Find the lines below holding the word "toutes" and copy each of them.

──────── RECORDS SHOWN ────────

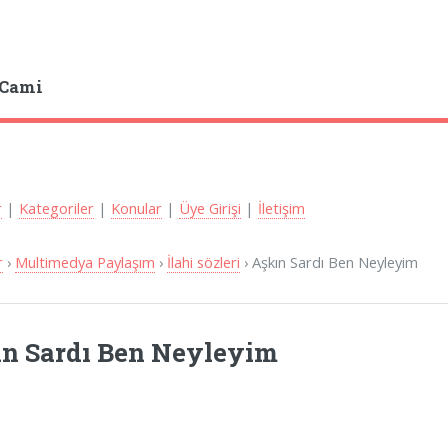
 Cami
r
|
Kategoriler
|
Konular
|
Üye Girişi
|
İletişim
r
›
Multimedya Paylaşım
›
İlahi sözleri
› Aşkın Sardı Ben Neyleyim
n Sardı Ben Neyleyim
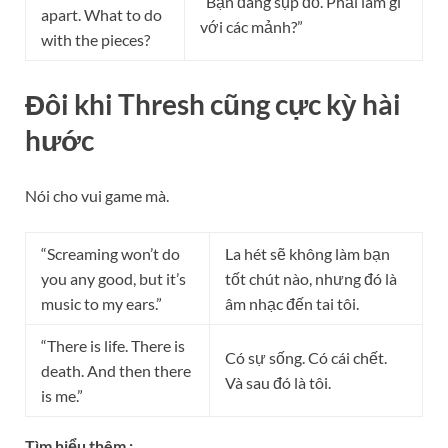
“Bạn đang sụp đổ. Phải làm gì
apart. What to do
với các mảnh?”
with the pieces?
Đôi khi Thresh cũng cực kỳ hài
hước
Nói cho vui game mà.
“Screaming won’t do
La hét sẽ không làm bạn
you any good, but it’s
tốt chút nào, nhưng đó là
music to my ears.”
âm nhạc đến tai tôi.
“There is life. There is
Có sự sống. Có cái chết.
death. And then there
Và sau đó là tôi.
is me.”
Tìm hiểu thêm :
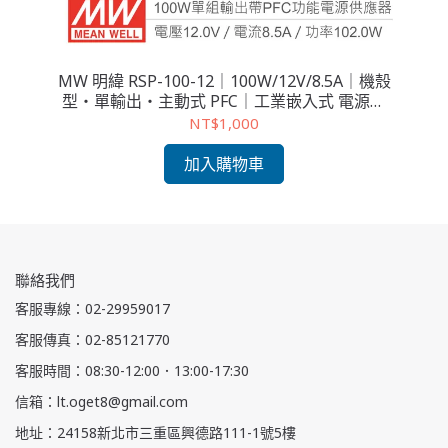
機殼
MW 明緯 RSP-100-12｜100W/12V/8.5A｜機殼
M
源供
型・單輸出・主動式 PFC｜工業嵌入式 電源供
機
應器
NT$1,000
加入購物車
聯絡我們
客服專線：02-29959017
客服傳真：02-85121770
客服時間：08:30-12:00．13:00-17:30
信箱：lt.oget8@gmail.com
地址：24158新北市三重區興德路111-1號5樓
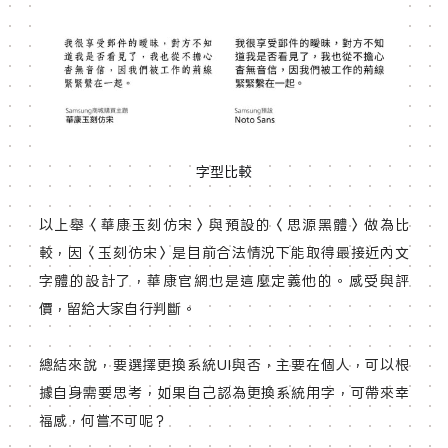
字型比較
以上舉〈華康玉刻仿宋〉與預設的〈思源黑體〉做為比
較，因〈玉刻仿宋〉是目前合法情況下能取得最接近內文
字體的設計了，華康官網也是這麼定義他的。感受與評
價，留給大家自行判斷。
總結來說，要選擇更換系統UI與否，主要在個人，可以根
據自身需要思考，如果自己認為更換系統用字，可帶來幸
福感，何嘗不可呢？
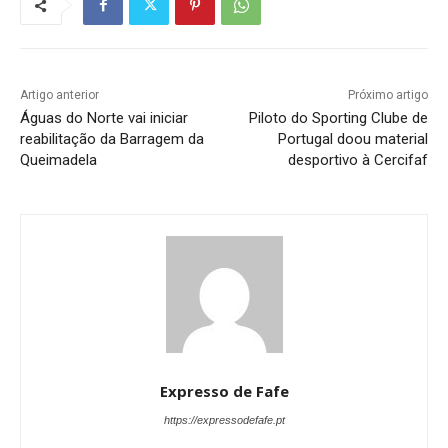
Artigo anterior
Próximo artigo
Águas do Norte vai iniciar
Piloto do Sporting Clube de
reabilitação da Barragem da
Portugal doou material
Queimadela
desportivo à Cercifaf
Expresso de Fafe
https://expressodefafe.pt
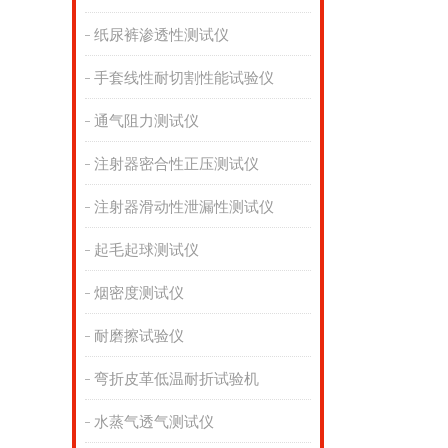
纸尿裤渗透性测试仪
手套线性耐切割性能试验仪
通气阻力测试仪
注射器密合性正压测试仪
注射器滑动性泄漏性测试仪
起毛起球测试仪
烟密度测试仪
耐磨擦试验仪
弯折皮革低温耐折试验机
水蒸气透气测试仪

────────
──────── RECORDS SHOWN ────────

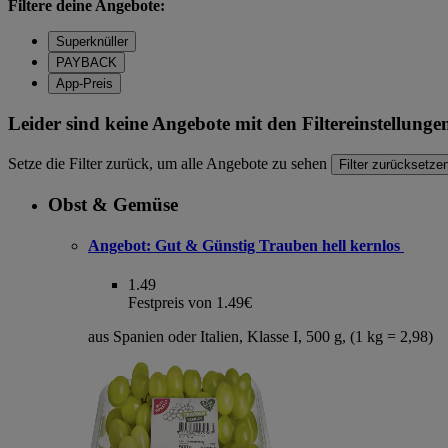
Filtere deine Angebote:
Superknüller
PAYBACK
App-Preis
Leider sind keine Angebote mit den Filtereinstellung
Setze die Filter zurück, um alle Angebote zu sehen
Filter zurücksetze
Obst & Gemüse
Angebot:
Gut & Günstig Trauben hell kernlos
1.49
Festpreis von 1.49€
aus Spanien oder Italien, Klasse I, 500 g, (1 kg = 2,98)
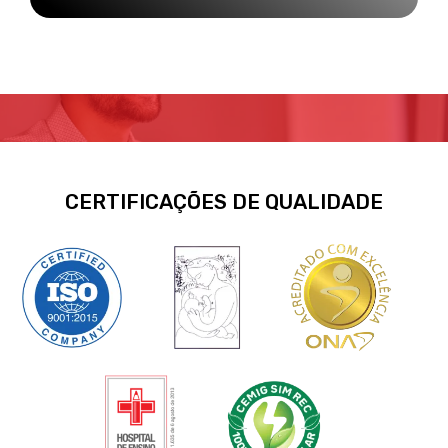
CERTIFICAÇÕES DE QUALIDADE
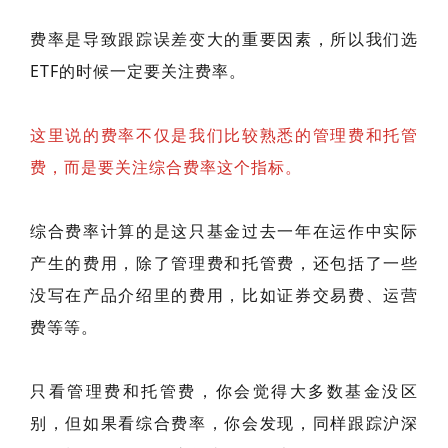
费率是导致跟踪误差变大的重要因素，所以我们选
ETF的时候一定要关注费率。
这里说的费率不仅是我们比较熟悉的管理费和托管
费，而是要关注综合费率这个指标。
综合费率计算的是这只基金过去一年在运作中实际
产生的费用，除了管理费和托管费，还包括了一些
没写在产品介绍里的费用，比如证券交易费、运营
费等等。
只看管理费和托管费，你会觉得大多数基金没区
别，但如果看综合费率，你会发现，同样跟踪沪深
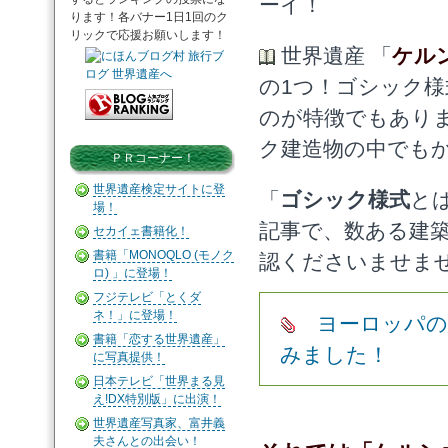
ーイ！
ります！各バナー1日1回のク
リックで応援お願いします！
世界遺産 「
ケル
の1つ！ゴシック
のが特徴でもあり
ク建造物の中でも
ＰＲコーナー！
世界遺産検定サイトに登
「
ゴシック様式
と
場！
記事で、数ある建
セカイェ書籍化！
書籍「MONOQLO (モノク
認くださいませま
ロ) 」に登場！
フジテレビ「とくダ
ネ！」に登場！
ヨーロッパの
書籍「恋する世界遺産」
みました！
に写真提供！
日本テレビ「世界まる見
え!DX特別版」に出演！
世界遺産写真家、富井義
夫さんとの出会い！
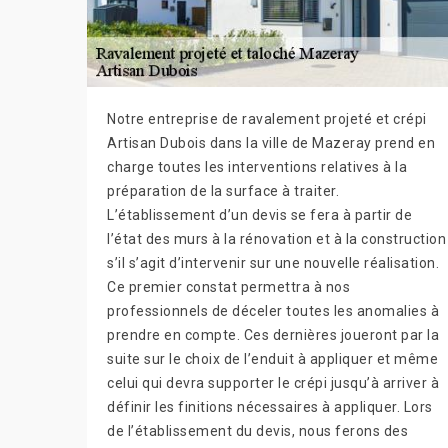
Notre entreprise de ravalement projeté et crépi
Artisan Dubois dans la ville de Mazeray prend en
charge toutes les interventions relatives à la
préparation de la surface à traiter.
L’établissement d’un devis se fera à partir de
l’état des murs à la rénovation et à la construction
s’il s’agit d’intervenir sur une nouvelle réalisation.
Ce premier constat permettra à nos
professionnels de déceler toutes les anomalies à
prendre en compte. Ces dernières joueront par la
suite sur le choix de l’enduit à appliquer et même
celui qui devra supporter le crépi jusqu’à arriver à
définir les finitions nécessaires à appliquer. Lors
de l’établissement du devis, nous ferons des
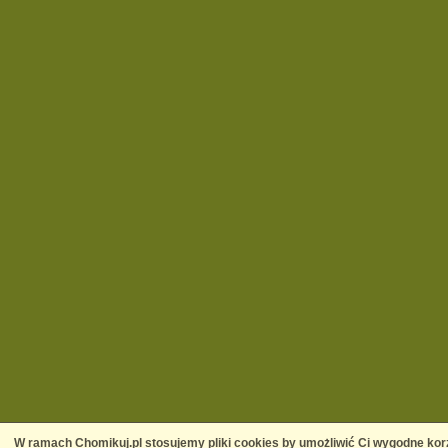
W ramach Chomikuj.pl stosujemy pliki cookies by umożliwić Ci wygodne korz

────────

[EXERCISE RESPONSE]:
charge toutes les interventions relatives à la
professionnels de déceler toutes les anomalies à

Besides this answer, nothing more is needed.